# EXERCISE
Your answer must be the line containing "Task: Click on" and each following line to the end of the listing below, copied exactly, with pictures removed and nothing added.
□ □ □ □ □
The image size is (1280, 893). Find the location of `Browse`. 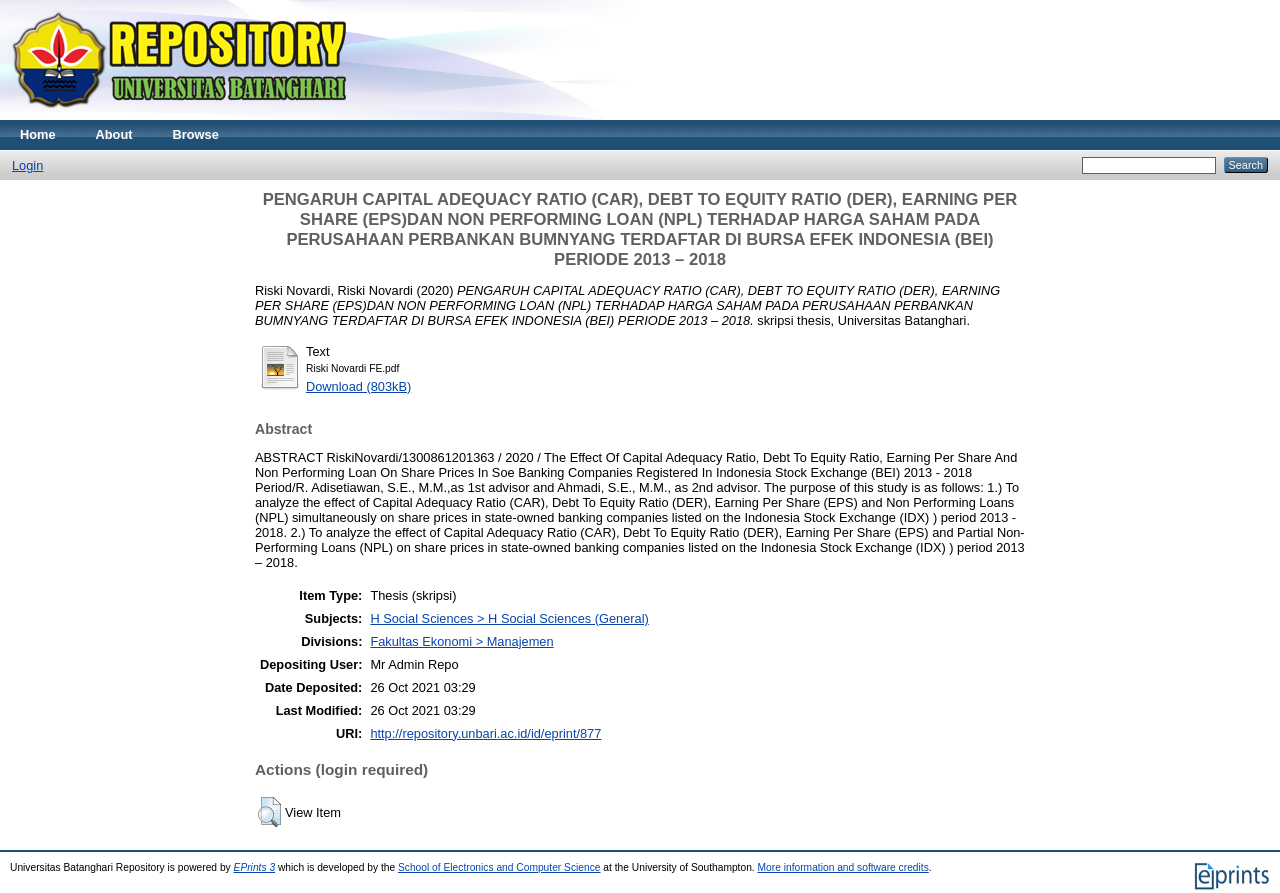

Browse is located at coordinates (196, 134).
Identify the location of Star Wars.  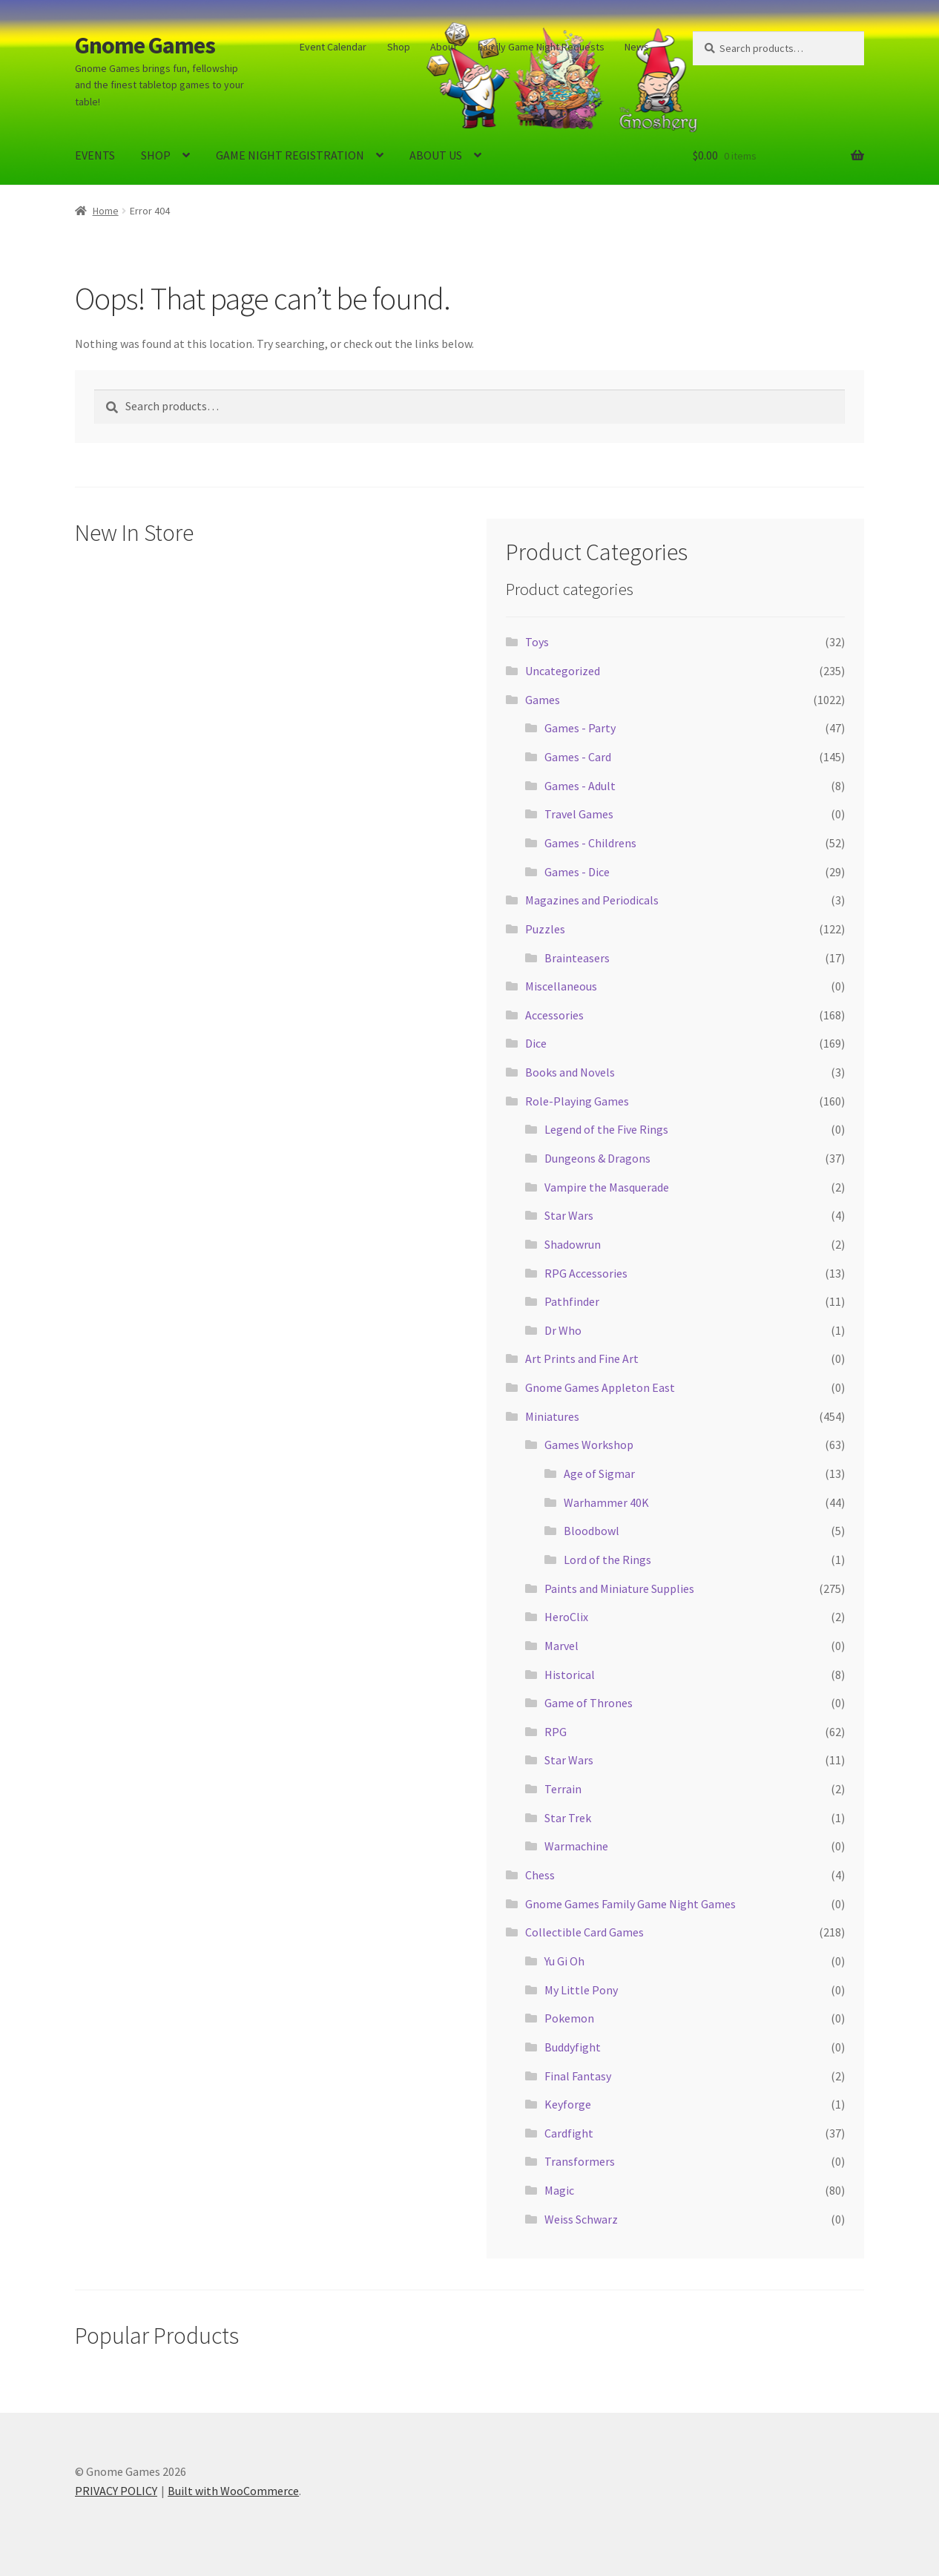
(568, 1215).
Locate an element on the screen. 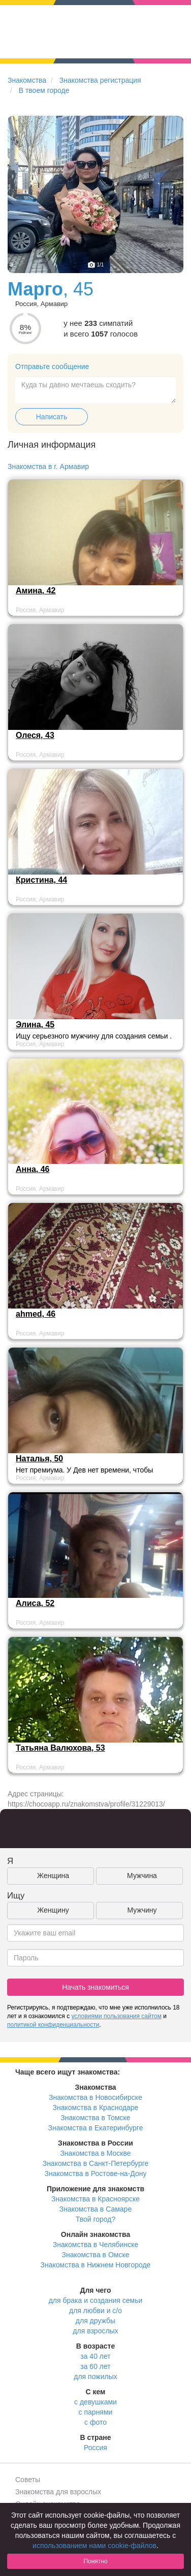 This screenshot has height=2576, width=191. Знакомства в Самаре is located at coordinates (95, 2209).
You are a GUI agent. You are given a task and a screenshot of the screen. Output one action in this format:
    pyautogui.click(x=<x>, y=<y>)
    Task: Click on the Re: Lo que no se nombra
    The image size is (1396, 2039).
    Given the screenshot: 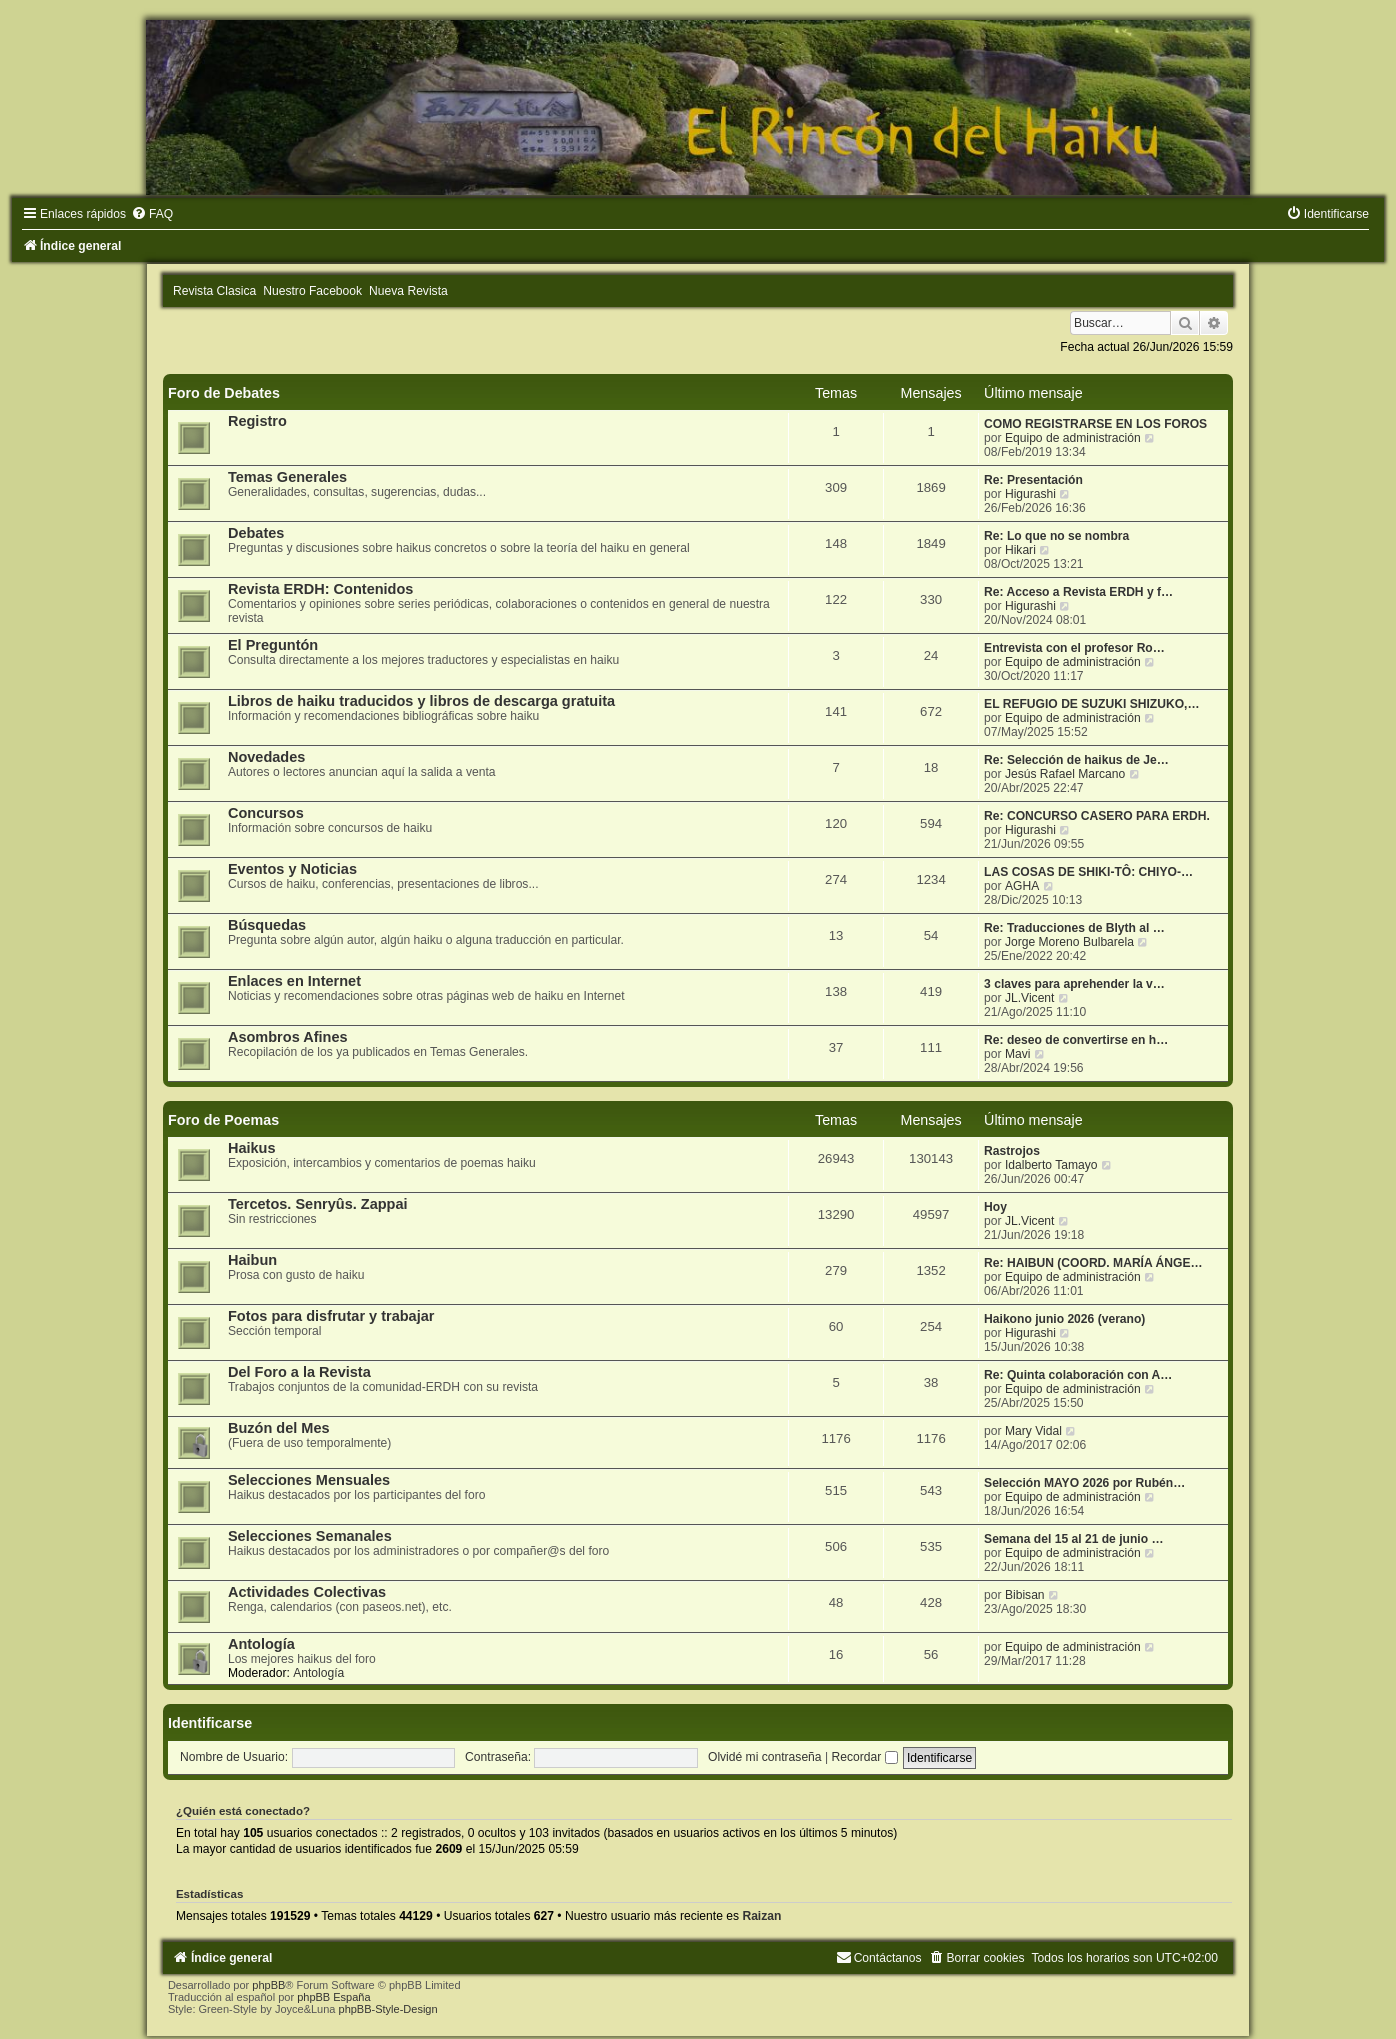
□ □ □ □ □
# OUTPUT
    Task: Click on the Re: Lo que no se nombra
    The image size is (1396, 2039).
    Given the screenshot: 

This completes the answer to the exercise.